Repeating changing-look AGNs trace a high-low-high accretion-state cycle across three spectroscopic epochs.

A machine-rendered reading of the paper's core claim, the machinery that carries it, and where it could break.

The paper cross-matches SDSS and LAMOST spectra to find 45 changing-look AGNs and adds DESI spectra as a third epoch to identify 12 repeating sources. These repeating objects dominate the turn-off category and occupy a distinct high-low-high path in the black-hole-mass versus Eddington-ratio diagram. The pattern indicates that the line changes are tied to recurrent accretion-rate fluctuations rather than isolated events.

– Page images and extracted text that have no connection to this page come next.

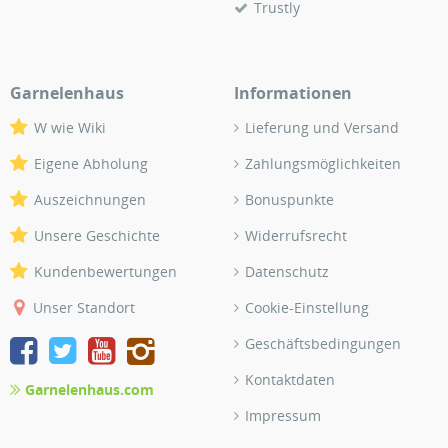
Trustly
Garnelenhaus
Informationen
W wie Wiki
Lieferung und Versand
Eigene Abholung
Zahlungsmöglichkeiten
Auszeichnungen
Bonuspunkte
Unsere Geschichte
Widerrufsrecht
Kundenbewertungen
Datenschutz
Unser Standort
Cookie-Einstellung
Geschäftsbedingungen
Kontaktdaten
Garnelenhaus.com
Impressum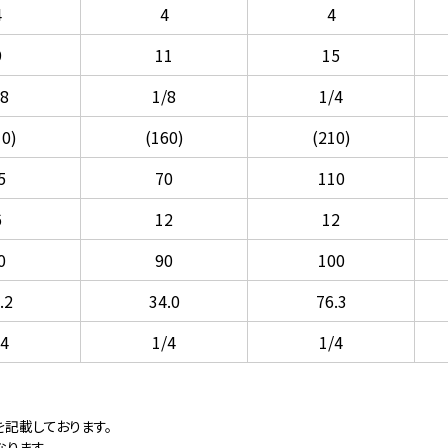
4
4
4
9
11
15
/8
1/8
1/4
10)
(160)
(210)
5
70
110
6
12
12
0
90
100
.2
34.0
76.3
/4
1/4
1/4
記載しております。
なります。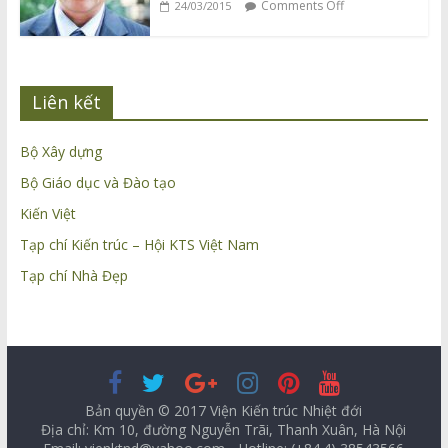
Comments Off
24/03/2015
Liên kết
Bộ Xây dựng
Bộ Giáo dục và Đào tạo
Kiến Việt
Tạp chí Kiến trúc – Hội KTS Việt Nam
Tạp chí Nhà Đẹp
Bản quyền © 2017 Viện Kiến trúc Nhiệt đới
Địa chỉ: Km 10, đường Nguyễn Trãi, Thanh Xuân, Hà Nội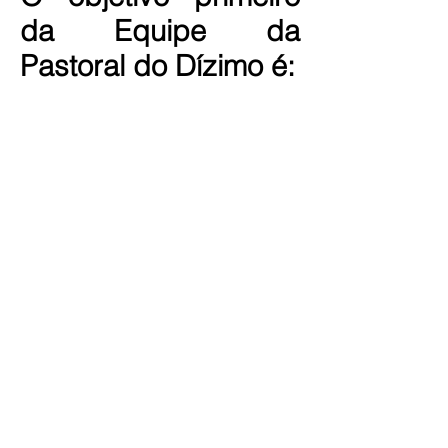
da Equipe da
Pastoral do Dízimo é:
Conscientizar os fiéis
sobre a dimensão
bíblica, teológica e
espiritual do Dízimo;
Mostrar que o Dízimo
é um ato de fé, de
esperança e de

Upper limits on the transition timescales fall around 10 years for the first change and 4 years for the second.

Core claim

We identify 45 CLAGNs (40 new), of which 12 are RCLAGNs when DESI supplies the third epoch. The RCLAGNs display a clear high-low-high accretion-state evolution in the log MBH - log(Lbol/LEdd) plane, supporting a direct connection between CL behavior and recurrent changes in accretion power. The sample contains 43 turn-off and only 2 turn-on events.

What carries the argument

Three-epoch spectroscopy tracking of RCLAGNs in the log MBH - log(Lbol/LEdd) plane to expose recurrent accretion-state changes.

If this is right

  • CL transitions arise from recurrent physical processes such as accretion-rate fluctuations or disk instabilities.
  • RCLAGNs exhibit a clear high-low-high accretion-state evolution.
  • The high detection rate of repeated CL behavior indicates that the underlying mechanism operates recurrently.
  • Rest-frame upper limits place the first transition at roughly 10 yr and the second at roughly 4 yr.

Where Pith is reading between the lines

These are editorial extensions of the paper, not claims the author makes directly.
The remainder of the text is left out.